EXERCISE DIRECTIONS:
Retype each entry verbatim. Do not include the images.
━━ DATASET ENTRIES
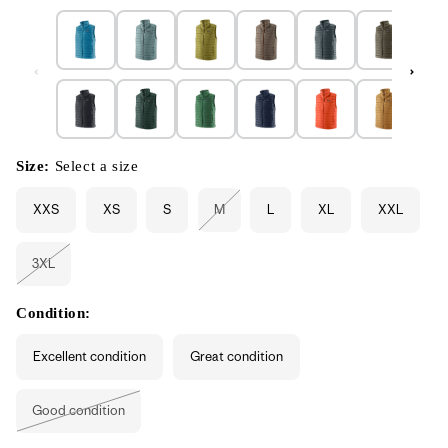
Size:
Select a size
XXS
XS
S
M
L
XL
XXL
Variant
sold
out
or
3XL
unavailable
Variant
sold
out
or
Condition:
unavailable
Excellent condition
Great condition
Good condition
Variant
sold
out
━━━━
YOUR SOLUTION:
Size:
Select a size
XXS
XS
S
M
L
XL
XXL
Variant
sold
out
or
3XL
unavailable
Variant
sold
out
or
Condition:
unavailable
Excellent condition
Great condition
Good condition
Variant
sold
out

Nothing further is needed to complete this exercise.